Foreign airlines plan to resume flights to Nigeria in June as global lockdown starts to ease

FOREIGN airlines are planning to resume flights to Nigeria at the beginning of June as the global lockdown introduced as a result of the coronavirus pandemic is being gradually eased with some sort of normality returning.

 

In March, Nigeria shut down all her international airports and banned flights in and out of the country as part of the government's measure to control the pandemic. This left many Nigerians stranded abroad and likewise a lot of foreigners were left in Nigeria, although special chartered flights were organised to evacuate many of them.

 

Over the last two weeks, however, there has been a gradual easing of the lockdown, with Nigeria allowing people to return to work so long as they took precautions like wearing facemasks and observed social distancing. With some sort of normality returning, some of the international carriers have already scheduled some flights to Nigeria from June.

 

As from next month, they are planning to resume flights to the Lagos, Abuja and Port Harcourt international airports. However, the Federal Ministry of Aviation has declared that such plans would not work until the flight ban was lifted.

 

Also, the Air Transport Services Senior Staff Association of Nigeria said no foreign or local carrier could take a decision to fly to or within Nigeria if the government had not opened the airspace. Apparently, Lufthansa Airlines has included Abuja and Port Harcourt among its 20 long-haul routes where it plans to begin flight operations in June.

 

Lufthansa plans to resume long-haul flights in June from Frankfurt to Abuja, Port Harcourt, Toronto, Mexico City, Tel Aviv, Riyadh, Bahrain, Johannesburg, Dubai and  Mumbai, among others.

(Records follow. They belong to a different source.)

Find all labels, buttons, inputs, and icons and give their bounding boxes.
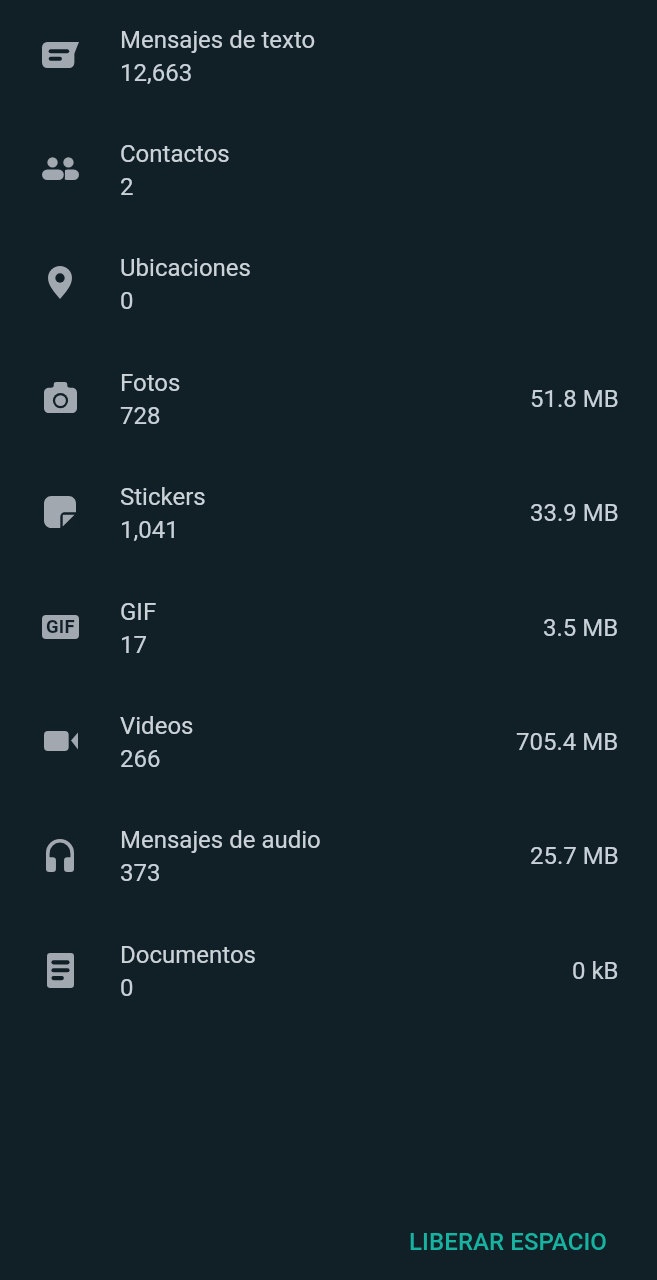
button[interactable]: Documentos bbox=[0, 922, 657, 1036]
staticText: Stickers bbox=[120, 483, 206, 511]
staticText: Contactos bbox=[120, 140, 230, 168]
staticText: 12,663 bbox=[120, 59, 193, 87]
button[interactable]: Videos bbox=[0, 693, 657, 807]
button[interactable]: Mensajes de audio bbox=[0, 807, 657, 921]
staticText: 1,041 bbox=[120, 516, 179, 544]
staticText: Mensajes de texto bbox=[120, 26, 316, 54]
button[interactable]: Ubicaciones bbox=[0, 235, 657, 349]
staticText: 33.9 MB bbox=[530, 499, 619, 527]
button[interactable]: Stickers bbox=[0, 464, 657, 578]
staticText: Videos bbox=[120, 712, 194, 740]
staticText: 0 bbox=[120, 974, 134, 1002]
staticText: Ubicaciones bbox=[120, 254, 251, 282]
staticText: 51.8 MB bbox=[530, 385, 619, 413]
other: Mensajes de texto bbox=[42, 42, 79, 68]
other: Ubicaciones bbox=[48, 266, 72, 299]
other: Contactos bbox=[42, 157, 79, 180]
staticText: 373 bbox=[120, 859, 161, 887]
other: Videos bbox=[44, 731, 78, 751]
staticText: 2 bbox=[120, 173, 134, 201]
other: GIF bbox=[42, 615, 79, 639]
staticText: Documentos bbox=[120, 941, 256, 969]
other: Documentos bbox=[47, 953, 74, 988]
other: Stickers bbox=[44, 496, 76, 528]
staticText: GIF bbox=[46, 616, 75, 638]
staticText: 266 bbox=[120, 745, 161, 773]
staticText: 25.7 MB bbox=[530, 842, 619, 870]
staticText: Mensajes de audio bbox=[120, 826, 321, 854]
other: Fotos bbox=[44, 382, 77, 413]
other: Mensajes de audio bbox=[46, 839, 74, 872]
button[interactable]: GIF bbox=[0, 579, 657, 693]
staticText: 0 kB bbox=[572, 957, 619, 985]
staticText: 17 bbox=[120, 631, 147, 659]
staticText: 3.5 MB bbox=[543, 614, 619, 642]
staticText: 705.4 MB bbox=[516, 728, 619, 756]
staticText: 0 bbox=[120, 287, 134, 315]
button[interactable]: LIBERAR ESPACIO bbox=[393, 1216, 623, 1268]
button[interactable]: Contactos bbox=[0, 121, 657, 235]
staticText: Fotos bbox=[120, 369, 181, 397]
staticText: 728 bbox=[120, 402, 161, 430]
staticText: LIBERAR ESPACIO bbox=[409, 1228, 607, 1256]
button[interactable]: Mensajes de texto bbox=[0, 7, 657, 121]
button[interactable]: Fotos bbox=[0, 350, 657, 464]
staticText: GIF bbox=[120, 598, 157, 626]
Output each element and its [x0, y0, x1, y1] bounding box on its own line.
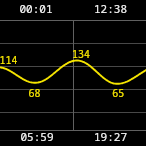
button[interactable]: Tide chart: [0, 0, 146, 146]
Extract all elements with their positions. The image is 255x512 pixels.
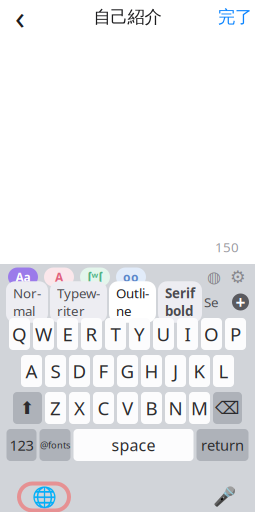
staticText: F [98,359,108,383]
button[interactable]: N [165,392,186,424]
staticText: ⌫ [215,398,240,418]
staticText: ʃʷʃ [88,269,102,285]
staticText: W [35,322,52,346]
button[interactable]: W [33,318,54,350]
button[interactable]: B [141,392,162,424]
staticText: 完了 [218,6,252,28]
staticText: T [110,322,120,346]
staticText: Se [204,293,219,311]
staticText: E [62,322,72,346]
button[interactable]: K [189,355,210,387]
staticText: 150 [215,238,239,256]
button[interactable]: Back [0,0,40,34]
button[interactable]: 123 [6,429,36,461]
staticText: ⬆ [20,398,35,418]
staticText: I [184,322,190,346]
staticText: 🎤 [212,486,236,508]
staticText: Serif bold [165,284,195,320]
button[interactable]: Text style A [44,268,74,286]
staticText: 123 [10,435,34,455]
button[interactable]: Text style ʃʷʃ [80,268,110,286]
staticText: Outline [116,284,149,320]
button[interactable]: Add font [232,294,249,310]
button[interactable]: Text style oo [116,268,146,286]
button[interactable]: return [196,429,248,461]
staticText: return [201,435,244,455]
staticText: J [173,359,178,383]
button[interactable]: Normal [6,281,48,323]
staticText: + [236,290,246,314]
staticText: Normal [13,284,41,320]
button[interactable]: I [177,318,198,350]
staticText: oo [123,269,139,285]
staticText: Aa [16,269,30,285]
staticText: N [168,396,182,420]
staticText: Z [50,396,61,420]
button[interactable]: 完了 [215,0,255,34]
staticText: B [146,396,158,420]
button[interactable]: C [93,392,114,424]
button[interactable]: Typewriter [50,281,107,323]
button[interactable]: M [189,392,210,424]
button[interactable]: T [105,318,126,350]
staticText: ‹ [15,0,25,38]
staticText: X [74,396,85,420]
staticText: K [194,359,206,383]
button[interactable]: F [93,355,114,387]
button[interactable]: L [213,355,234,387]
button[interactable]: Serif bold [158,281,202,323]
staticText: S [50,359,60,383]
button[interactable]: space [74,429,194,461]
staticText: L [218,359,228,383]
staticText: A [55,269,63,285]
staticText: A [26,359,38,383]
button[interactable]: Y [129,318,150,350]
button[interactable]: O [201,318,222,350]
button[interactable]: P [225,318,246,350]
staticText: Y [134,322,145,346]
staticText: M [191,396,208,420]
staticText: U [156,322,170,346]
button[interactable]: D [69,355,90,387]
button[interactable]: S [45,355,66,387]
staticText: Typewriter [57,284,100,320]
staticText: 🌐 [32,486,56,508]
button[interactable]: E [57,318,78,350]
staticText: ⚙ [230,267,246,287]
button[interactable]: Dictation [207,484,241,510]
button[interactable]: Settings [229,268,247,286]
button[interactable]: A [21,355,42,387]
staticText: C [98,396,110,420]
button[interactable]: H [141,355,162,387]
staticText: G [120,359,134,383]
button[interactable]: Next keyboard [27,484,61,510]
staticText: D [72,359,86,383]
button[interactable]: G [117,355,138,387]
button[interactable]: Q [9,318,30,350]
staticText: space [112,434,156,456]
button[interactable]: Delete [213,392,242,424]
button[interactable]: Colors [205,268,223,286]
staticText: V [122,396,133,420]
button[interactable]: R [81,318,102,350]
button[interactable]: @fonts [40,429,70,461]
staticText: H [144,359,158,383]
staticText: Q [12,322,27,346]
button[interactable]: J [165,355,186,387]
button[interactable]: Outline [109,281,156,323]
button[interactable]: X [69,392,90,424]
staticText: 自己紹介 [94,6,162,28]
button[interactable]: Shift [13,392,42,424]
staticText: P [230,322,241,346]
staticText: R [86,322,98,346]
button[interactable]: V [117,392,138,424]
staticText: O [204,322,219,346]
staticText: @fonts [40,439,70,451]
button[interactable]: Z [45,392,66,424]
button[interactable]: U [153,318,174,350]
button[interactable]: Text style Aa [8,268,38,286]
staticText: ◍ [207,268,221,286]
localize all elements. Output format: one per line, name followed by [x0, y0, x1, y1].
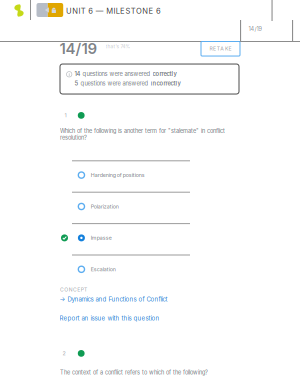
staticText: CONCEPT	[60, 286, 87, 293]
staticText: that's 74%	[106, 44, 130, 49]
button[interactable]: → Dynamics and Functions of Conflict	[60, 296, 168, 303]
staticText: Hardening of positions	[91, 172, 145, 178]
button[interactable]: Polarization	[60, 192, 240, 223]
staticText: 2	[62, 350, 66, 356]
staticText: Which of the following is another term f…	[60, 128, 225, 141]
staticText: 14/19	[248, 26, 262, 32]
button[interactable]: Escalation	[60, 254, 240, 286]
staticText: Impasse	[91, 235, 112, 241]
staticText: The context of a conflict refers to whic…	[60, 369, 208, 376]
button[interactable]: Hardening of positions	[60, 160, 240, 192]
button[interactable]: Impasse	[60, 223, 240, 254]
staticText: 14 questions were answered correctly	[74, 71, 176, 77]
staticText: → Dynamics and Functions of Conflict	[60, 296, 168, 303]
staticText: 5 questions were answered incorrectly	[74, 80, 180, 87]
button[interactable]: RETAKE	[201, 42, 240, 56]
staticText: Escalation	[91, 266, 116, 272]
button[interactable]: Report an issue with this question	[60, 314, 160, 322]
staticText: Report an issue with this question	[60, 314, 160, 322]
staticText: Polarization	[91, 203, 119, 210]
staticText: UNIT 6 — MILESTONE 6	[66, 6, 161, 16]
staticText: RETAKE	[209, 46, 232, 52]
staticText: 14/19	[60, 40, 98, 58]
staticText: 1	[64, 112, 66, 118]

Virgin Atlantic recently announced that beginning from May 16, services for its summer schedule flights from March 28, 2021 would be on sale, as it had scheduled flights from London Heathrow to the Murtala Mohammed International Airport, Lagos.

 

However,  senior  aviation ministry officials said although it was nice to hear that airlines were making plans to resume operations, such would not happen until the ban was lifted. Ministry spokesman James Odaudu, said the presidential task force on Covid-19 had not lifted the ban on commercial flights, whether local or foreign.

 

He added: “They can’t operate scheduled passenger flights as long as the ban remains. The presidential task force on Covid-19 has the final say on when flights can resume, based on the level of control of the pandemic. Of course, we in the sector can’t wait for activities to resume at the airports to forestall further loss of jobs and revenue as aviation has been hard hit by the pandemic and it will be a great relief to have flights resume.”

 

Ilitrus Ahmadu, the Air Transport Senior Staff Services Association of Nigeria president, added: “It is not the foreign carriers that will decide for our country. It is their business but they cannot say they can fly into the country without government opening the airspace.”